One very practical issue which arises in the course of developing a large software system is that there will be a large number of documents created, and many of these will need to be changed as the development progresses. Thus, members of the development team who will have to refer to these documents will need some way of ensuring that at any given stage they are consulting the correct version of a document (which depending on why they need to refer to it, may not necessarily be the most up-to-date version). This problem is made worse by the fact that for a large system there may be a number of different configurations of the software which need to be produced, for instance to contain different special features for particular clients, or to run with different hardware or operating systems. Thus, as well as versions created at different times in the history of a system, there may also be different versions in parallel for different configurations of the software, and these need to be managed properly. Furthermore, as a system develops there are likely to be different versions of each configuration of it that are released to the clients at different times: these different versions are often referred to as different releases of the system. Thus, in principle there are three aspects to be managed: the different versions of components, the different configurations and the different releases, but this is usually treated as just two separate but related problems: version management and configuration management respectively.


Naming


An important part of both version and configuration management is to have a scheme for naming documents and components of the system which will reflect as far as possible the relationships that will exist between these components (in their different versions) and the different releases and configurations of the whole system. In terms of the configuration this usually implies some form of hierarchical structure that reflects the actual structure of the project, and then within that a sub-hierarchy for components that relate to particular configurations: usually this hierarchy will be defined in terms of the directory structure of the file store. Thus, in the case of the test data for a particular component of the system, one might have a directory containing files of test data that were common to all the configurations of the system, and then sub-directories named after different special configurations that contained additional test data that was needed for those version of that component.

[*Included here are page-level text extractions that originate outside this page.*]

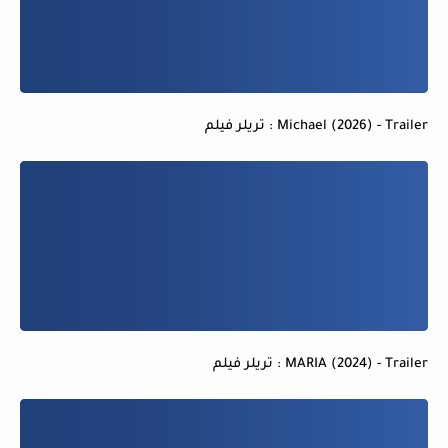
Michael (2026) - Trailer : تريلر فيلم
MARIA (2024) - Trailer : تريلر فيلم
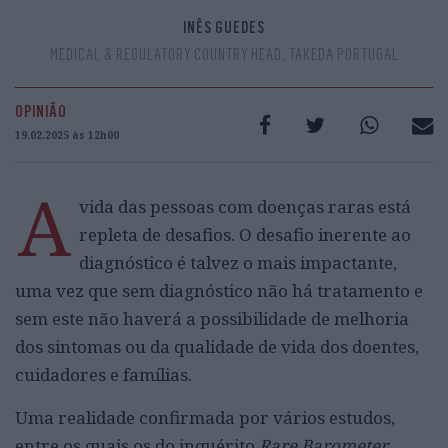
INÊS GUEDES
MEDICAL & REGULATORY COUNTRY HEAD, TAKEDA PORTUGAL
OPINIÃO
19.02.2025 às 12h00
A
vida das pessoas com doenças raras está
repleta de desafios. O desafio inerente ao
diagnóstico é talvez o mais impactante,
uma vez que sem diagnóstico não há tratamento e
sem este não haverá a possibilidade de melhoria
dos sintomas ou da qualidade de vida dos doentes,
cuidadores e famílias.
Uma realidade confirmada por vários estudos,
entre os quais os do inquérito
Rare Barometer
,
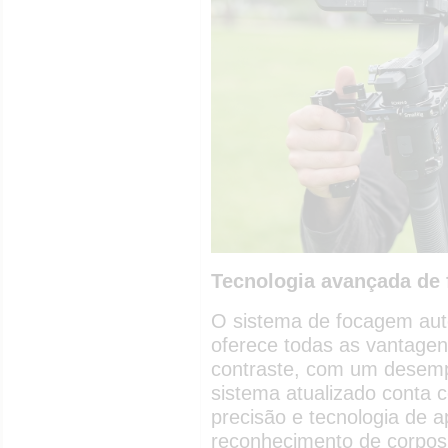
Tecnologia avançada de
O sistema de focagem aut
oferece todas as vantage
contraste, com um desem
sistema atualizado conta c
precisão e tecnologia de 
reconhecimento de corpos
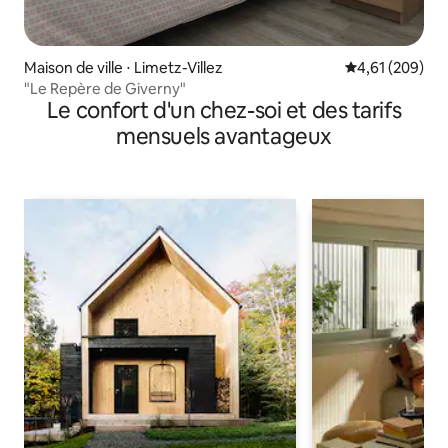
Maison de ville ⋅ Limetz-Villez
Évaluation moy
4,61 (209)
"Le Repère de Giverny"
Le confort d'un chez-soi et des tarifs
mensuels avantageux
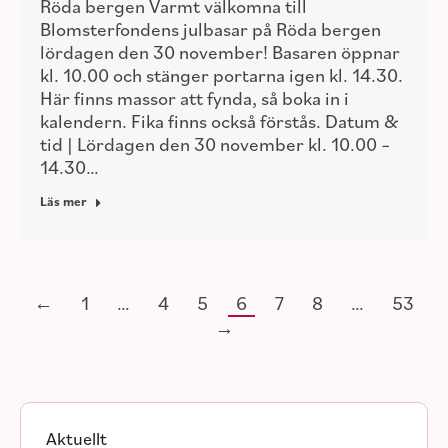
Röda bergen Varmt välkomna till
Blomsterfondens julbasar på Röda bergen
lördagen den 30 november! Basaren öppnar
kl. 10.00 och stänger portarna igen kl. 14.30.
Här finns massor att fynda, så boka in i
kalendern. Fika finns också förstås. Datum &
tid | Lördagen den 30 november kl. 10.00 –
14.30…
Läs mer
←
1
…
4
5
6
7
8
…
53
→
Aktuellt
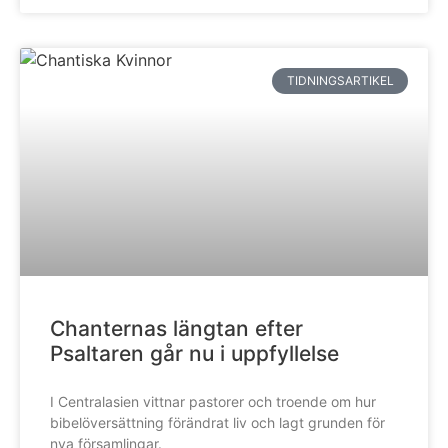
TIDNINGSARTIKEL
Chanternas längtan efter
Psaltaren går nu i uppfyllelse
I Centralasien vittnar pastorer och troende om hur
bibelöversättning förändrat liv och lagt grunden för
nya församlingar.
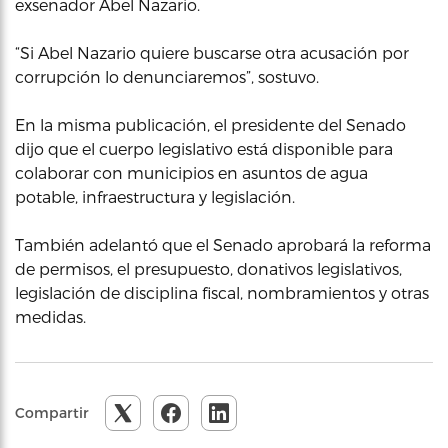
exsenador Abel Nazario.
“Si Abel Nazario quiere buscarse otra acusación por
corrupción lo denunciaremos”, sostuvo.
En la misma publicación, el presidente del Senado
dijo que el cuerpo legislativo está disponible para
colaborar con municipios en asuntos de agua
potable, infraestructura y legislación.
También adelantó que el Senado aprobará la reforma
de permisos, el presupuesto, donativos legislativos,
legislación de disciplina fiscal, nombramientos y otras
medidas.
Compartir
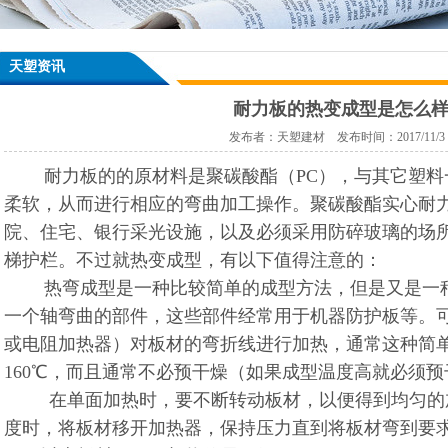
天塑资讯
耐力板的热变成型是怎么
发布者：天塑建材 发布时间：2017/11/3 11
耐力板的的原材料是聚碳酸酯（PC），与其它塑
柔软，从而进行相应的弯曲加工操作。聚碳酸酯实心耐
院、住宅、银行采光设施，以及必须采用防碎玻璃的场
梯护栏。不过就热变成型，有以下值得注意的：
热弯成型是一种比较简单的成型方法，但是又是一
一个轴弯曲的部件，这些部件经常用于机器防护板等。
或电阻加热器）对板材的弯折线进行加热，通常这种简单
160℃，而且通常不必预干燥（如果成型温度高就必须
在单面加热时，要不断转动板材，以便得到均匀的
度时，将板材移开加热器，保持压力直到将板材弯到要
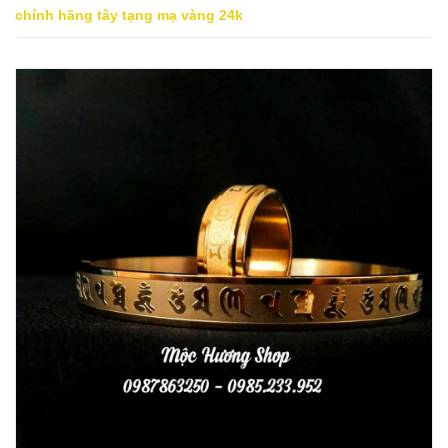
chính hãng tây tạng mạ vàng 24k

In terms of the version control, the usual basis is that the different releases will usually be numbered in a linear sequence, although it is common to have a two-level scheme with major and minor releases. The idea of this is that major release numbers will change when there are major changes to the functionality of the system (ie as part of adaptive or perfective maintenance), and minor release numbers will change when the new version is produced primarily to cure problems identified with the previous version (ie corrective maintenance). It is also common that for each release there will be an alpha version (built for internal testing only), a beta version (built for release to a small number of selected clients for them to test), and then the final version which is released generally to all clients, so that the minor release numbers also need to identify whether this is an alpha, beta or full release of the system.

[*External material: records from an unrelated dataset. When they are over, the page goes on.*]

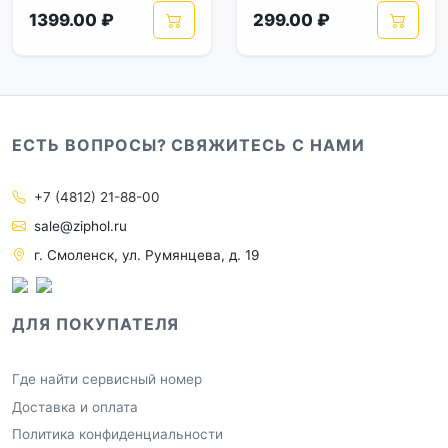
1399.00 ₽
299.00 ₽
ЕСТЬ ВОПРОСЫ? СВЯЖИТЕСЬ С НАМИ
+7 (4812) 21-88-00
sale@ziphol.ru
г. Смоленск, ул. Румянцева, д. 19
ДЛЯ ПОКУПАТЕЛЯ
Где найти сервисный номер
Доставка и оплата
Политика конфиденциальности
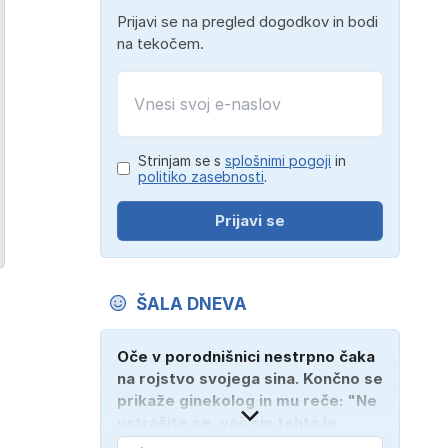
Prijavi se na pregled dogodkov in bodi
na tekočem.
Strinjam se s
splošnimi pogoji
in
politiko zasebnosti
.
Prijavi se
ŠALA DNEVA
Oče v porodnišnici nestrpno čaka
na rojstvo svojega sina. Končno se
prikaže ginekolog in mu reče: "Ne
ustrašite se, vaš sin tehta le
dober kilogram!" "Nič čudnega,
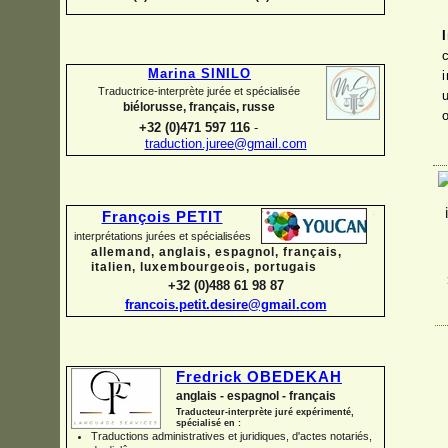
Marina SINILO
Traductrice-
interprète jurée et spécialisée
biélorusse, français, russe
+32 (0)471 597 116
-
traduction.juree@gmail.com
François PETIT
interprétations jurées et spécialisées
allemand, anglais, espagnol, français,
italien, luxembourgeois, portugais
+32 (0)488 61 98 87
francois.petit.desire@gmail.com
Fredrick OBEDEKAH
anglais -
espagnol -
français
Traducteur-
interprète juré expérimenté,
spécialisé en :
Traductions administratives et juridiques, d'actes notariés,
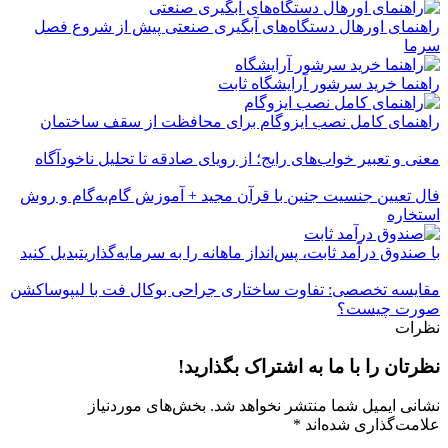
راهنمای اورهال دستگاه‌های آبگیری صنعتی پیش از شروع فصل
سرما
راهنما خرید سرشور آرایشگاه ثابت
راهنمای کامل نصب ایزوگام برای محافظت از سقف ساختمان
معنی و تعبیر خواب‌های رایج؛ از رویای صادقه تا تحلیل ناخودآگاه
فال تعیین جنسیت جنین با قرآن مجید + آموزش گام‌به‌گام و روش
استخاره
با صندوق درآمد ثابت، پس‌انداز ماهانه را به سرمایه‌گذاریتبدیل کنید
مقایسه تخصصی: تفاوت ساختاری جراحی بوکال فت با لیپوساکشن
صورت چیست؟
نظرات
نظرتان را با ما به اشتراک بگذارید!
نشانی ایمیل شما منتشر نخواهد شد.
بخش‌های موردنیاز
علامت‌گذاری شده‌اند
*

The scheme for naming documents (and other components of the system) is then based on this numbering scheme for releases, so that versions of these are given new numbers whenever they need to change in order to match the new release of the system. In practice, though, the naming scheme for documents will also need at least a third level of numbering, since it is likely that the updating of a document to match the development of a new release may happen in several stages, as new versions are inspected and corrected before finally being accepted.


Configuration Management


The first stage in configuration management is simply to define what different configurations of the system are likely to exist, and hence will need to be provided for in the naming scheme. In practice, of course, this is something that is likely to develop over time, and so there also needs to be a mechanism for deciding when additional configurations need to be defined, and adding these to the naming scheme. Both the initial configurations and the mechanism for establishing additional configurations then need to be documented.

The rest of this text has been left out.